[ACTIVITY] Leaving pictures aside, set down each line exactly, from the first line of the data to the line with "Tee hienoja Kuvalahjoja", both included.

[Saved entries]
——————————
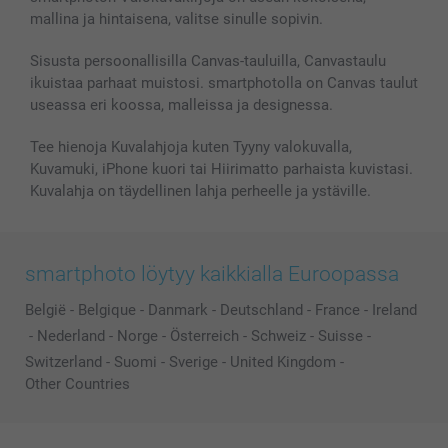
mallina ja hintaisena, valitse sinulle sopivin.
Sisusta persoonallisilla Canvas-tauluilla, Canvastaulu
ikuistaa parhaat muistosi. smartphotolla on Canvas taulut
useassa eri koossa, malleissa ja designessa.
Tee hienoja Kuvalahjoja kuten Tyyny valokuvalla,
Kuvamuki, iPhone kuori tai Hiirimatto parhaista kuvistasi.
Kuvalahja on täydellinen lahja perheelle ja ystäville.
smartphoto löytyy kaikkialla Euroopassa
België
-
Belgique
-
Danmark
-
Deutschland
-
France
-
Ireland
-
Nederland
-
Norge
-
Österreich
-
Schweiz
-
Suisse
-
Switzerland
-
Suomi
-
Sverige
-
United Kingdom
-
Other Countries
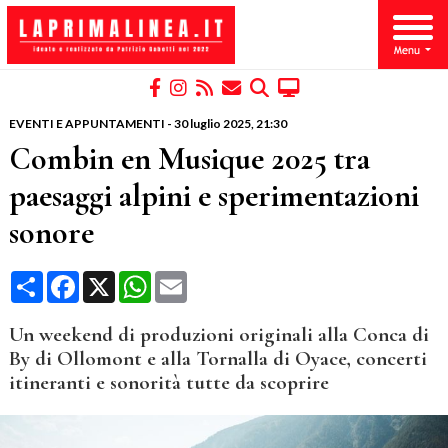
EVENTI E APPUNTAMENTI
-
30 luglio 2025
, 21:30
Combin en Musique 2025 tra
paesaggi alpini e sperimentazioni
sonore
Condividi
Facebook
X
WhatsApp
Email
Un weekend di produzioni originali alla Conca di
By di Ollomont e alla Tornalla di Oyace, concerti
itineranti e sonorità tutte da scoprire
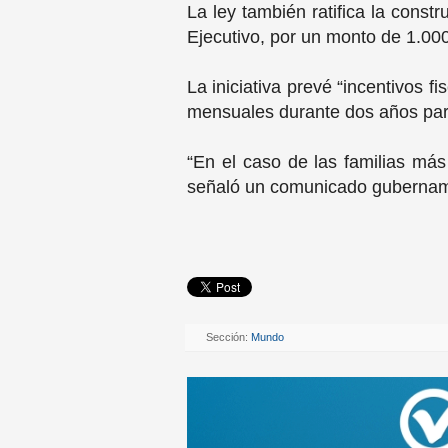
La ley también ratifica la const
Ejecutivo, por un monto de 1.000
La iniciativa prevé “incentivos f
mensuales durante dos años para
“En el caso de las familias más
señaló un comunicado gubernam
Sección:
Mundo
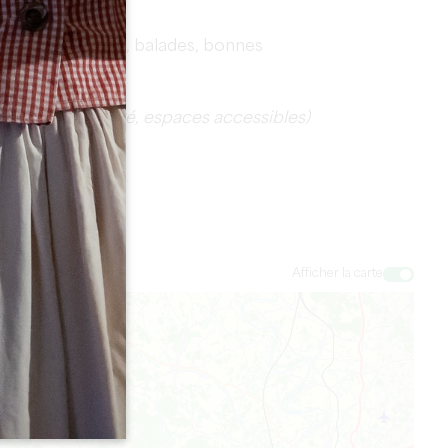
: hébergements, balades, bonnes
en, nombre accepté, espaces accessibles)
Afficher la carte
——————————
[SOLUTION FOR THIS EXERCISE]
mallina ja hintaisena, valitse sinulle sopivin.
Sisusta persoonallisilla Canvas-tauluilla, Canvastaulu
ikuistaa parhaat muistosi. smartphotolla on Canvas taulut
useassa eri koossa, malleissa ja designessa.
Tee hienoja Kuvalahjoja kuten Tyyny valokuvalla,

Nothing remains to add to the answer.